Thursday, January 13, 2005

Two Gods

Tillich: Your God is your ultimate concern.

Religion is more than it seems. People may be faithful practioners of a religion without having any awareness of it. For example the super-patriots of any country often put their flag ahead of their supposed God. Something has to come first; to really believe 'my country, right or wrong' means that 'your country' is ahead of what you think of as God. You may ostensibly be a faithful and zealous Christian, but if the Christian God comes second to your country, that simply means you worship another God. (Many theologians use the term idol, which relates this thought to the idolatry so deplored in the O.T.; however O.T. writers used god in the same way.

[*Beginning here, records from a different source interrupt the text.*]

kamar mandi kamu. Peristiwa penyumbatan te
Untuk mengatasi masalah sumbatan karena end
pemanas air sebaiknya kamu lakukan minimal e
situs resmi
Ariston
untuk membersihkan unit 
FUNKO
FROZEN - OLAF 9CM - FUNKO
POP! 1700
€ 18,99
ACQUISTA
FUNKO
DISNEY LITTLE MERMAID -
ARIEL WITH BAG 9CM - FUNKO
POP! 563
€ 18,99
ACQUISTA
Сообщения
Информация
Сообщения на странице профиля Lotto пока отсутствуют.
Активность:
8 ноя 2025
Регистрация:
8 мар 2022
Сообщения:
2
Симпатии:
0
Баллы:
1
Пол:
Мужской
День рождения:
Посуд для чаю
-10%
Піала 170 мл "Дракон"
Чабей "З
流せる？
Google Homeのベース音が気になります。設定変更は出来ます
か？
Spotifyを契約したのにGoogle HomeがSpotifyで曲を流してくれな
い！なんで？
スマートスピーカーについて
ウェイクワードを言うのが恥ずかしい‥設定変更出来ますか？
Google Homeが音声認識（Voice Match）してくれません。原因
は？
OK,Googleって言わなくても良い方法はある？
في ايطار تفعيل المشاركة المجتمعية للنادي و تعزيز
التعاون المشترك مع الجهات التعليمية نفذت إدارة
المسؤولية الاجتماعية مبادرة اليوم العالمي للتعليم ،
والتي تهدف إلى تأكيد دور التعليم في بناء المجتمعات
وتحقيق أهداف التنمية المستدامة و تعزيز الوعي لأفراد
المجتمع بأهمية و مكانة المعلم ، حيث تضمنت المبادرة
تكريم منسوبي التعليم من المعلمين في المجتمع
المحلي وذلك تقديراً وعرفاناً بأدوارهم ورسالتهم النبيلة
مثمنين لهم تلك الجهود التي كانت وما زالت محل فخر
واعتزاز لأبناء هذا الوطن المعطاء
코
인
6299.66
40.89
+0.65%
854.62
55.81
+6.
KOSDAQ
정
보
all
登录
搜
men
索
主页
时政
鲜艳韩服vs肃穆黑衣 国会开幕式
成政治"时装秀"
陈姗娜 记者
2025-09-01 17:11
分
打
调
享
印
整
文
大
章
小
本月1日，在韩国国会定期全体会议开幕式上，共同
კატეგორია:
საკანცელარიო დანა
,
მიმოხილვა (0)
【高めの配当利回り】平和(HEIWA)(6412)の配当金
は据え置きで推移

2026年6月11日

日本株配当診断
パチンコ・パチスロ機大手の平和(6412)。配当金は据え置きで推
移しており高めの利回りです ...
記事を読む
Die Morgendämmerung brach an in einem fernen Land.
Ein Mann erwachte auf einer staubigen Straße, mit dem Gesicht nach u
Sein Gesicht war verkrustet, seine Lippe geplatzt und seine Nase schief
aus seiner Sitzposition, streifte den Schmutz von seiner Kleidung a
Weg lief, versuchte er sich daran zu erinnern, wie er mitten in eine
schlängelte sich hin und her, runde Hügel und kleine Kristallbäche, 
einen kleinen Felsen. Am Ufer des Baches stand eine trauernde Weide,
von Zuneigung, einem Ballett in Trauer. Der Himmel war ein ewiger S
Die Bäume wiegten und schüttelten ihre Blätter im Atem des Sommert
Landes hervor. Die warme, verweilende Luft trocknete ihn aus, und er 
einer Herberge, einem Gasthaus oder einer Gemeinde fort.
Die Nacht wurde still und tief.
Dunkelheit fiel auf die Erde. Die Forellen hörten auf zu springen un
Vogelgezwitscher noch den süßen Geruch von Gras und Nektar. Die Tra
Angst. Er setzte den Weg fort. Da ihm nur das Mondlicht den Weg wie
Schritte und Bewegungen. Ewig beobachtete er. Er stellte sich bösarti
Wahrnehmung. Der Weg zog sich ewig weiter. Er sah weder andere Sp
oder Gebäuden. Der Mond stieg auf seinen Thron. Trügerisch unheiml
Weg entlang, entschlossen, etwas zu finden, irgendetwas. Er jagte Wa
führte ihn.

In the realm of religion we give people various names that have various meanings; for example the name, Christian, means quite a lot of things besides putting Christ at the top of your priority. You may primarily worship your family and still consider yourself a good Christian. Whatever you worship is your religion.

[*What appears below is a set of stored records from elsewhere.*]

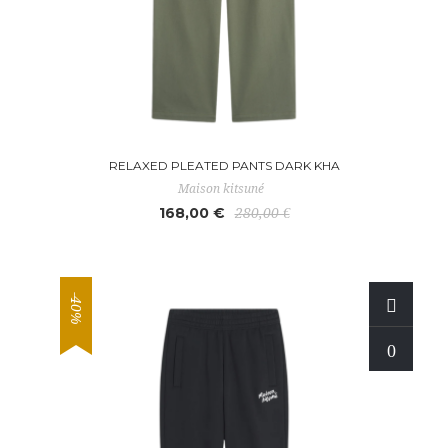
RELAXED PLEATED PANTS DARK KHA
Maison kitsuné
168,00 €
280,00 €
-40%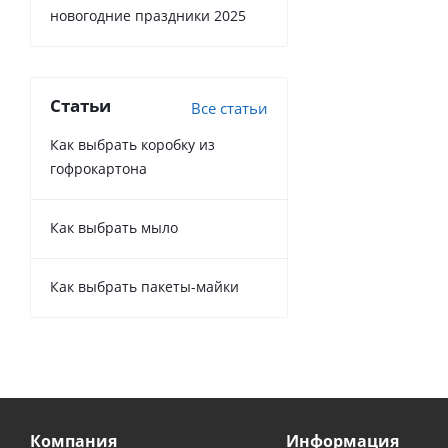
новогодние праздники 2025
Статьи
Все статьи
Как выбрать коробку из
гофрокартона
Как выбрать мыло
Как выбрать пакеты-майки
Компания
Информация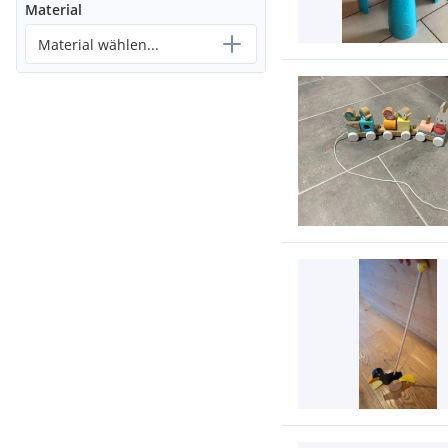
Material
Material wählen...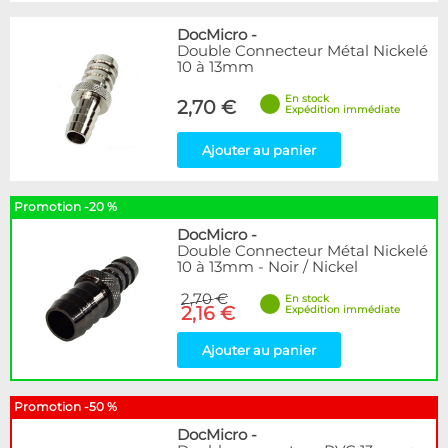
DocMicro
-
Double Connecteur Métal Nickelé
10 à 13mm
En stock
2,70 €
Expédition immédiate
Ajouter au panier
Promotion -20 %
DocMicro
-
Double Connecteur Métal Nickelé
10 à 13mm - Noir / Nickel
2,70 €
En stock
2,16 €
Expédition immédiate
Ajouter au panier
Promotion -50 %
DocMicro
-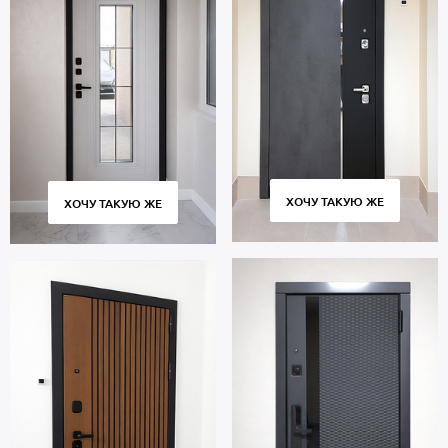
ХОЧУ ТАКУЮ ЖЕ
ХОЧУ ТАКУЮ ЖЕ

This is brought home with great urgency by a man named Walter Wink, who has written a series of books in this vein. He introduced many of us to the 'domination system', which he suggests has largely taken the place of the 'Christian system'.

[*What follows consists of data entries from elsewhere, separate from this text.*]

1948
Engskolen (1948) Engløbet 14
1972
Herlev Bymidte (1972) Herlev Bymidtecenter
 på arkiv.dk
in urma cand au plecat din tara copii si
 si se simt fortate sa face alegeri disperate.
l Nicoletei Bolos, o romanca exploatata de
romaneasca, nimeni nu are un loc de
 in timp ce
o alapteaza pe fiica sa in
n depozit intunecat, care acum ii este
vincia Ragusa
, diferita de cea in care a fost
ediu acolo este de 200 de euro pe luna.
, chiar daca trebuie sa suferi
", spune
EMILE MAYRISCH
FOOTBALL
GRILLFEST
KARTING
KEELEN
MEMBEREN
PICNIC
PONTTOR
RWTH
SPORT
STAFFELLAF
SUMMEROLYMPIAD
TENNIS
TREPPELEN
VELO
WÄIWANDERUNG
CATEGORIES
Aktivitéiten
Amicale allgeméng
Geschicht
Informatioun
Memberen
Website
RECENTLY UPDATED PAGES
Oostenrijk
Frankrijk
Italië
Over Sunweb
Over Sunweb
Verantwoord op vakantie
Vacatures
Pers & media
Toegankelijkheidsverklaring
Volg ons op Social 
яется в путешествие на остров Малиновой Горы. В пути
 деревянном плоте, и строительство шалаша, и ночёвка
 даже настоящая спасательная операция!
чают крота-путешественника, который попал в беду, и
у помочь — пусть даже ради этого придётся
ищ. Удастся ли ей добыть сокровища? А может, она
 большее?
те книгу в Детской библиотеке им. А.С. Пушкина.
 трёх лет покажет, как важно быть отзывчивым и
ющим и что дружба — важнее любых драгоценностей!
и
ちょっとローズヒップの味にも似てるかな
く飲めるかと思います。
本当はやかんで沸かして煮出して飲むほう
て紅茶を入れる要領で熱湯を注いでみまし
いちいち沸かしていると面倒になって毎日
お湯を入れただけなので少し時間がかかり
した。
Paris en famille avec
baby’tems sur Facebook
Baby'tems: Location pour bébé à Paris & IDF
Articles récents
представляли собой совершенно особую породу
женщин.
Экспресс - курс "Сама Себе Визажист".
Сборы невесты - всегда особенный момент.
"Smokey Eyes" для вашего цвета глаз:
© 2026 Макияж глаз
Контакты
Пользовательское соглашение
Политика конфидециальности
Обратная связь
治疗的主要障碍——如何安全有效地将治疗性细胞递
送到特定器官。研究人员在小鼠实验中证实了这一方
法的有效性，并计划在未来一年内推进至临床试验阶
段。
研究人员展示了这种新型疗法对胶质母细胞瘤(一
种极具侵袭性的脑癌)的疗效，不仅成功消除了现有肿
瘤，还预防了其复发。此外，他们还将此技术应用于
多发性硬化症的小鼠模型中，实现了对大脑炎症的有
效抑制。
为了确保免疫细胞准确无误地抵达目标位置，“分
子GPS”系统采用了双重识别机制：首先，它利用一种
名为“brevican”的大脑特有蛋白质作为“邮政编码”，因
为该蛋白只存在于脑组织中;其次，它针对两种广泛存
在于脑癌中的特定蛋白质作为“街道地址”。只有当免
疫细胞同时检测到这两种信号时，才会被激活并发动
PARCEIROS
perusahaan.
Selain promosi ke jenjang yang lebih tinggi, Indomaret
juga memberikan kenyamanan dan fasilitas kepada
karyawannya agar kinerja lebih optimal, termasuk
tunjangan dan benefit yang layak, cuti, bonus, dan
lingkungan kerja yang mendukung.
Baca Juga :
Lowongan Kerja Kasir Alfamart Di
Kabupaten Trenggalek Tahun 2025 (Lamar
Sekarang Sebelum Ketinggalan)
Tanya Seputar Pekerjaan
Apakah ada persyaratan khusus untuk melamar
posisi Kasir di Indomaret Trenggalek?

Those in the shadow of the 'domination system' worship power: power for themselves, power for those stronger people they have attached themselves to, power over the 'others'. The exercise of power over others is the basic form of violence. He who exercises power may find it necessary to kill someone 'for their own good'.

The book of Genesis refers to a man named Nimrod: "a mighty one in the earth (The Jerusalem Bible translates this "the first potentate").
10:9 He was a mighty hunter before the LORD ("The term is not complimentary, but implies ruthlessness and a lust for power." cf
Lambert Dolphin's Library)
10:10 And the beginning of his kingdom was Babel (where God confounded the tongue of those attempting to build a tower into heaven)

(In Micah 5:6 Nimrod is associated with Assyria-- the bloodiest, most brutal and savage nation that Israel ever encountered.)

Throughout the book of John you will see this eternal conflict acted out in the tension between Jesus and the civil, religious and military authorities where he lived.